[WHAT TO DO]:
Among the lines below, how many carry the string "incluindo"? Reply with a number and nothing else.

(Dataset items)
################
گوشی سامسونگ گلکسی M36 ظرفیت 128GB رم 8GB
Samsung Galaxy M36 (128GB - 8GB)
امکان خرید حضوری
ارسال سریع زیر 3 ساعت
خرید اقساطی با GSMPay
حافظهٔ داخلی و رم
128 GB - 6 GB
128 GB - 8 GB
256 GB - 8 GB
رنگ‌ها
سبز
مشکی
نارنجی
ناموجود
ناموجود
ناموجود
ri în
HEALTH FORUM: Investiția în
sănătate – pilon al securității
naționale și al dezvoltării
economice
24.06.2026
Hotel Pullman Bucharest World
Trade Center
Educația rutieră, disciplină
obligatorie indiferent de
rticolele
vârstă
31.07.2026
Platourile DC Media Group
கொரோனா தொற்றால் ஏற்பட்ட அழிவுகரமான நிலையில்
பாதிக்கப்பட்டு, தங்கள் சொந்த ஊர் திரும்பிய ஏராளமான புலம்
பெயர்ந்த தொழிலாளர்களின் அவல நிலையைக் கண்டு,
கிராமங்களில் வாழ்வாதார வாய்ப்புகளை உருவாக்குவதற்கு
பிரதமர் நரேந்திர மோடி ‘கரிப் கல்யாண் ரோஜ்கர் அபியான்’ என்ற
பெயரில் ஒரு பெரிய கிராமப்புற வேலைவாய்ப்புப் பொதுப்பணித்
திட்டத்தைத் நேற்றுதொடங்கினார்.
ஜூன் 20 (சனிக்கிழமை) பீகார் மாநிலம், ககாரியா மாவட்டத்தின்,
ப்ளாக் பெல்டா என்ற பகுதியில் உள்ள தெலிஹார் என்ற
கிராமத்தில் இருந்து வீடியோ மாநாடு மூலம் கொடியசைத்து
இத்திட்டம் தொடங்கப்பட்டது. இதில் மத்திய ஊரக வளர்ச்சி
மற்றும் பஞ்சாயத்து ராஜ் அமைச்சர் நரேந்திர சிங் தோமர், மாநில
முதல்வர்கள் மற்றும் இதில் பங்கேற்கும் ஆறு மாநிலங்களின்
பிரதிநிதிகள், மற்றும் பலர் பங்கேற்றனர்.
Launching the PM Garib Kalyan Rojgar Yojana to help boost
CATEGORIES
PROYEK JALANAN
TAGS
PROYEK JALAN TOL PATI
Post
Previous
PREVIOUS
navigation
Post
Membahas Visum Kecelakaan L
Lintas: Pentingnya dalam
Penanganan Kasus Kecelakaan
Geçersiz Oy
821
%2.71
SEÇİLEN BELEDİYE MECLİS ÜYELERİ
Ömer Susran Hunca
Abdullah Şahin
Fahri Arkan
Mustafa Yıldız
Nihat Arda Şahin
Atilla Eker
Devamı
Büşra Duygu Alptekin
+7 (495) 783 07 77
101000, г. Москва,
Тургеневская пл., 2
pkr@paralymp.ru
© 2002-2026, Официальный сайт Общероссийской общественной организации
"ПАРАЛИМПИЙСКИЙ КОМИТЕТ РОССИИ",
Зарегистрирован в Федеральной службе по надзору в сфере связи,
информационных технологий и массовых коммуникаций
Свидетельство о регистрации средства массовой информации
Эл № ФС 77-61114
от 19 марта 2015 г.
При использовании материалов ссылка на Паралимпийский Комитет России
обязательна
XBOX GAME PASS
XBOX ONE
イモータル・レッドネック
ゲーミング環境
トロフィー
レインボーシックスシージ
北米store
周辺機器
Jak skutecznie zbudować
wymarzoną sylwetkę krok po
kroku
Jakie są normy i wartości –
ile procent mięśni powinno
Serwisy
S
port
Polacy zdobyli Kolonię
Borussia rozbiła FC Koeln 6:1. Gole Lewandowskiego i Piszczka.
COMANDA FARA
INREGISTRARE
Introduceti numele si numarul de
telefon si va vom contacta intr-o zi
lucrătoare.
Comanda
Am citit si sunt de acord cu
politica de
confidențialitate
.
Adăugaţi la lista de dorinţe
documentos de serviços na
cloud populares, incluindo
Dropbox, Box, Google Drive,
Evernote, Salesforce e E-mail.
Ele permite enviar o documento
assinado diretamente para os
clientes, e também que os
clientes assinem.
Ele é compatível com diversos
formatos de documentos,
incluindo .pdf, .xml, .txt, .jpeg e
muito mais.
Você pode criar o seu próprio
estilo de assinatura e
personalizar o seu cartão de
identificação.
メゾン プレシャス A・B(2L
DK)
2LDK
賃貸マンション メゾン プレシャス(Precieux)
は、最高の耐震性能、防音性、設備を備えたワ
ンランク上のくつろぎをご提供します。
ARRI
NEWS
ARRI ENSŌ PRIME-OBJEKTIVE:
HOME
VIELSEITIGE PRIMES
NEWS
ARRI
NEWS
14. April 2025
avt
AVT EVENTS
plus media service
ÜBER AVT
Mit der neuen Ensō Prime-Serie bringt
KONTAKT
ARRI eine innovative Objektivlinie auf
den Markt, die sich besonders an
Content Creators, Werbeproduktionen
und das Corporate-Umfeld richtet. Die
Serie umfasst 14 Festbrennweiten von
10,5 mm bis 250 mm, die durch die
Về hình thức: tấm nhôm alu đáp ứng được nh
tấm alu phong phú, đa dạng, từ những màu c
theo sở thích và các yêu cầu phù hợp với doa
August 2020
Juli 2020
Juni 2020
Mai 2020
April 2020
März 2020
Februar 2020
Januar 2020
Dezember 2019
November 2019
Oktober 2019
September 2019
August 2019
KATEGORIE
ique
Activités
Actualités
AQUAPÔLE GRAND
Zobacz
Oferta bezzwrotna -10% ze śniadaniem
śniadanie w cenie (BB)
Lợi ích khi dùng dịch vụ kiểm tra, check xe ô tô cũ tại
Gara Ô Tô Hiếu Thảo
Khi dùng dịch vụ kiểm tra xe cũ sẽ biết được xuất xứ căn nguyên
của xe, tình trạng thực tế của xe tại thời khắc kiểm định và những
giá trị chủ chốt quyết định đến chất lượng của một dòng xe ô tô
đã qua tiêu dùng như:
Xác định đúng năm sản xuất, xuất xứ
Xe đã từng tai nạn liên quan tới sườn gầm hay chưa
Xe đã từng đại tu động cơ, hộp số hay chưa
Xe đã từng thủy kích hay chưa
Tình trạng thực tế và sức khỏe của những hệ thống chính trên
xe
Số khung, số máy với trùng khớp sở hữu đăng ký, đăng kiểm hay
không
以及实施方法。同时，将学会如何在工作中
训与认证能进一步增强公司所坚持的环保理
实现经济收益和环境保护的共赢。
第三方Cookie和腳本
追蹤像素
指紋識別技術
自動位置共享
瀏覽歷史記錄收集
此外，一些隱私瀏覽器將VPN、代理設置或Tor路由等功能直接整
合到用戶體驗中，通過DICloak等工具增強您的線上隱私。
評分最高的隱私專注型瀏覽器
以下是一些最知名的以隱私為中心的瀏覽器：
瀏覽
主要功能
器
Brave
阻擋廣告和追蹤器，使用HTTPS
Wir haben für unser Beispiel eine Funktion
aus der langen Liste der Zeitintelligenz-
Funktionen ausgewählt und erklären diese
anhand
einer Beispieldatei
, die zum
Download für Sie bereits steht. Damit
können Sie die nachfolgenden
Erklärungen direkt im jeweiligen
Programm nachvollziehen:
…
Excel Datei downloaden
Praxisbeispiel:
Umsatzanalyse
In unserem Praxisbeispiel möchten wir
################
[SOLUTION TO THIS EXERCISE]:
2